Raymond went back to work and, except when he stretched or lifted something heavy like a side of beef, came close to forgetting what had happened. Except for that face, fast against his when the blade sank home. Raymond wasn’t about to forget that-especially when it was no more than twenty feet away from him, like now, the youth sitting back with his friends, but still the eyes flicking back to Raymond every once in a while. What? You still here? All right. The last thing Raymond wanted him to think, that he was in any sense afraid.
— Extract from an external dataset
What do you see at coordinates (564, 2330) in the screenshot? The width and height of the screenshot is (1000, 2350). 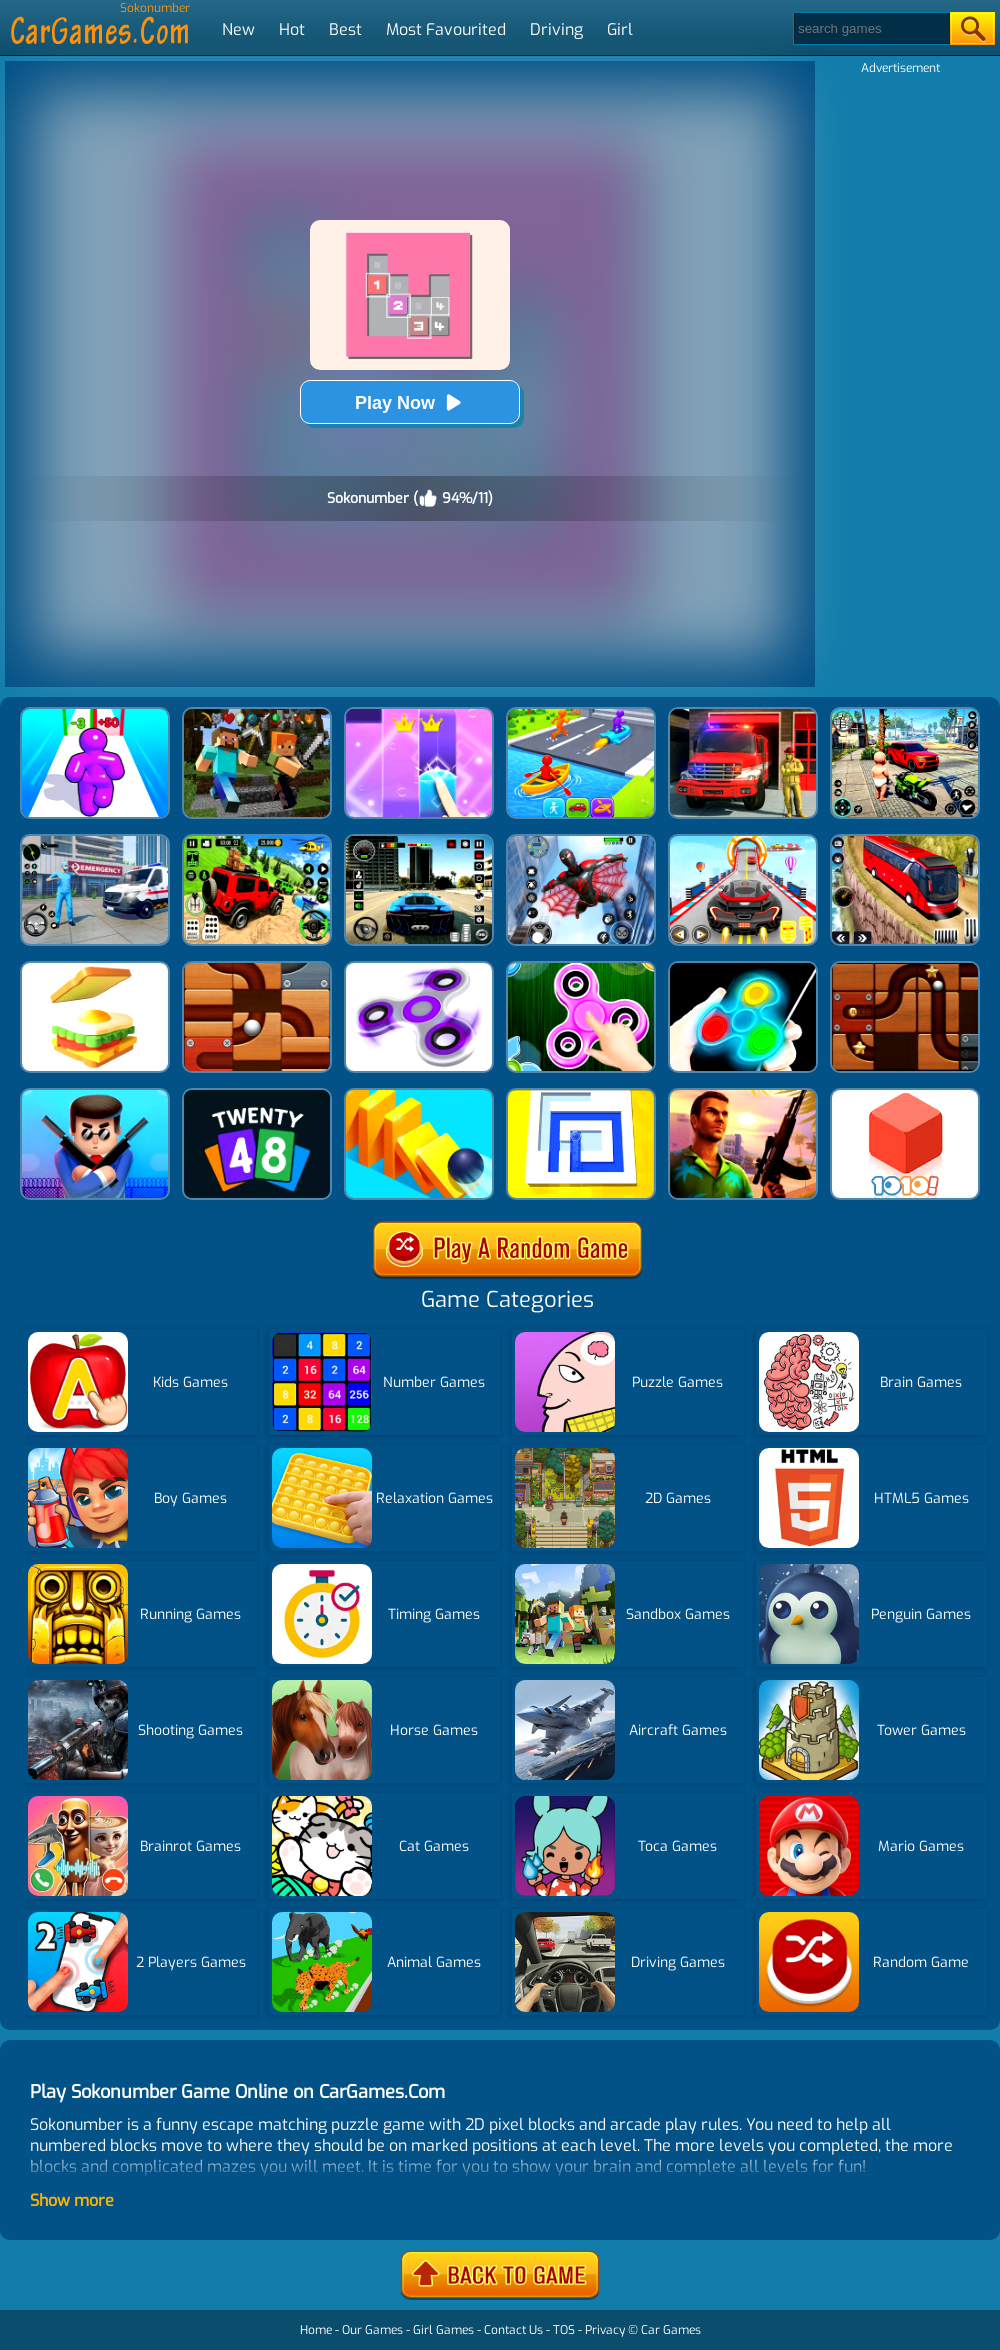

He made himself count to ten under his breath, set down his glass, one to ten again and stand, wait until the youth was looking right across at him and hold his gaze-there-then walk directly out of the bar as if he didn’t care about a thing.

Only once Raymond was out in the corridor, instead of turning left towards the street, he went the other way and ducked down the stairs towards the Gents; one man in there in a short-sleeved check shirt, arm extended against the wall, leaning forward to take a blissful piss. Raymond tried the first cubicle, no lock, let himself into the second and quickly slid the bolt across. He unzipped the front of his leather jacket-forty pounds at the stall close alongside the fish market and unlikely to be repeated-and reached into the inside pocket. The cross-hatch pattern of the Stanley knife handle was comforting against his fingers, the palm of his hand. The thumbnail with which he flicked up the blade had been bitten low, almost to the quick. Outside in the urinals someone was singing “Scotland the Brave”; next door somebody was trying to be sick. Raymond slid the blade deftly up and back, up and back. With the point he carved his initials into the wall below the cistern, finally altering the R into a B, the C into a D.

As the knife scored the paint, he thought of coming face to face with his attacker, somewhere crowded, or quiet, that didn’t matter: all that did was that when Raymond cut him, he knew who it was. “Raymond Cooke.” The way he would say it. No need to shout, the lightest of whispers. “Raymond Cooke. Remember?”

Back in the front bar, busier now, it was several moments before Raymond realized the youth had gone.

Two

The girl had been missing since September. Two months. A total of sixty-three days. Resnick’s first home game of the season. He had taken his place in the stands at Meadow Lane, suffused with the annual early enthusiasm. A new player at the center of the defense, signed during the summer lay-off; their twin strike force smiling from the back page of the local paper, each vowing to outdo the other in their chase for thirty goals; good youngsters bubbling up from the youth team, the reserves-didn’t two of the team have Under-21 caps already? Walking away from the ground after the final whistle, numbed by a 0–0 draw with a bunch of doggers and artisans from higher up the A1, Resnick had considered calling in at the station, but thought better of it. Rumor was that Forest had won 4–1 away and he could do without the sarcastic reminders of his colleagues that he was supporting the wrong team. As if he needed them to tell him; as if that wasn’t most of the point.